Paul Waldman's argument here is impeccable, and articulates something I've been thinking lately:
It may not seem like it, but this week has seen the most significant development yet in the immigration debate’s role in the 2016 election. I’d go even farther -- it’s possible that the entire presidential election just got decided... [O]n immigration... [Republicans] need to talk tough to appeal to their base in the primaries, but doing so risks alienating the Hispanic voters they’ll need in the general election... After Donald Trump released his immigration plan, which includes an end to birthright citizenship -- stating that if you were born in the United States but your parents were undocumented, you don’t get to be a citizen -- some of his competitors jumped up to say that they agreed... Remember all the agonizing Republicans did about how they had to reach out to Hispanic voters? They never figured out how to do it, and now they’re running in the opposite direction... Here is the list of Republican candidates who have at least suggested openness to ending birthright citizenship, which would mean repealing the 14th Amendment to the Constitution: Donald Trump, Scott Walker, Bobby Jindal, John Kasich, Rand Paul, Chris Christie, Lindsey Graham, and Rick Santorum. That’s nearly half the GOP field, and more may be added to the list... [N]o matter who gets elected in 2016, birthright citizenship is not going to be eliminated. The bar is so high for amending the Constitution that it’s impossible to imagine any amendment this controversial getting ratified, which is as it should be. But the political impact is going to be very real, whether or not the idea goes anywhere in practical terms. The simple fact is that if Republicans don’t improve their performance among Hispanic voters, they cannot win the White House. Period. This discussion about birthright citizenship sends an incredibly clear message to Hispanic voters, a message of naked hostility to them and people like them. I promise you that next fall, there are going to be ads like this running all over the country, and especially on Spanish-language media:
“My name is Lisa Hernandez. I was born in California, grew up there. I was valedictorian of my high school class, graduated from Yale, and now I’m in medical school; I’m going to be a pediatrician. But now Scott Walker and the Republicans say that because my mom is undocumented, that I’m not a real American and I shouldn’t be a citizen. I’m living the American Dream, but they want to take it away from me and people like me. Well I’ve got a message for you, Governor Walker. I’m every bit as American as your children. This country isn’t about who your parents were, it’s about everybody having a chance to work hard, achieve, and contribute to our future. It seems like some people forgot that.”
When a hundred ads like that one are blanketing the airwaves, the Republicans can say, “Wait, I support legal immigration!” all they want, but it won’t matter. Hispanic voters will have heard once again -- and louder than ever before -- that the GOP doesn’t like them and doesn’t want them... [A]ccording to exit polls Mitt Romney got 27 percent of Hispanic votes in 2012, while John McCain got 31 percent in 2008. Under a more likely scenario, with an electorate that votes something like in 2012 but with African-American turnout reduced, the Republican would need 47 percent of the Hispanic vote. In their worst-case scenario for Republicans -- an electorate that votes identically to the way it did in 2012, but adjusted for changes in population -- the Republican would need a stunning 52 percent of Hispanic votes. So to sum up: even in the best possible situation when it comes to turnout and the vote choices of the rest of the electorate, the Republican presidential candidate in 2016 is going to have to pull off an absolutely heroic performance among Hispanic voters if he’s going to win. That seemed awfully unlikely a week ago. How likely does it seem today?

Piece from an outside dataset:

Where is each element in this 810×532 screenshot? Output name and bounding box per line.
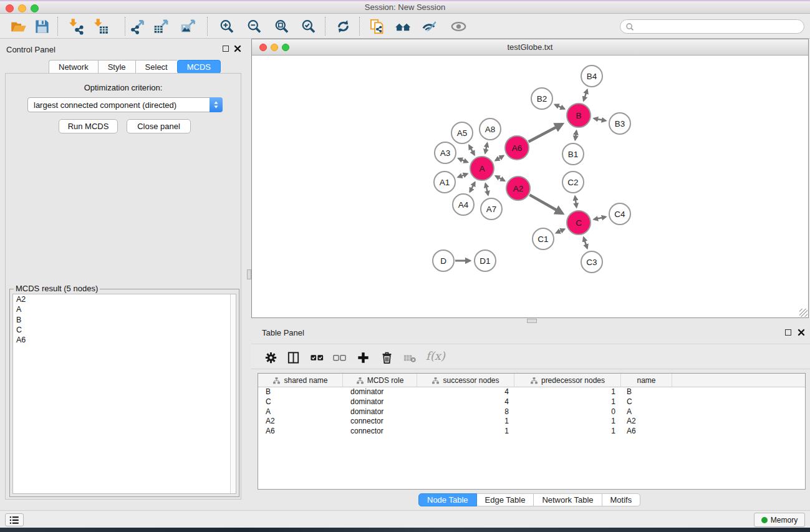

I said much the same thing about Romney nearly a year before that election, and then as now the real worry I had was that Democrats win the White House in a way that gives them coattails to have some purchase on Congress, without which Republican obstructionism will amount to neo-nullification whatever mandate American majorities offer the Democrats to fight austerity, climate-change, racism, gun-violence, forced-pregnancy zealotry, and neocon warmongering.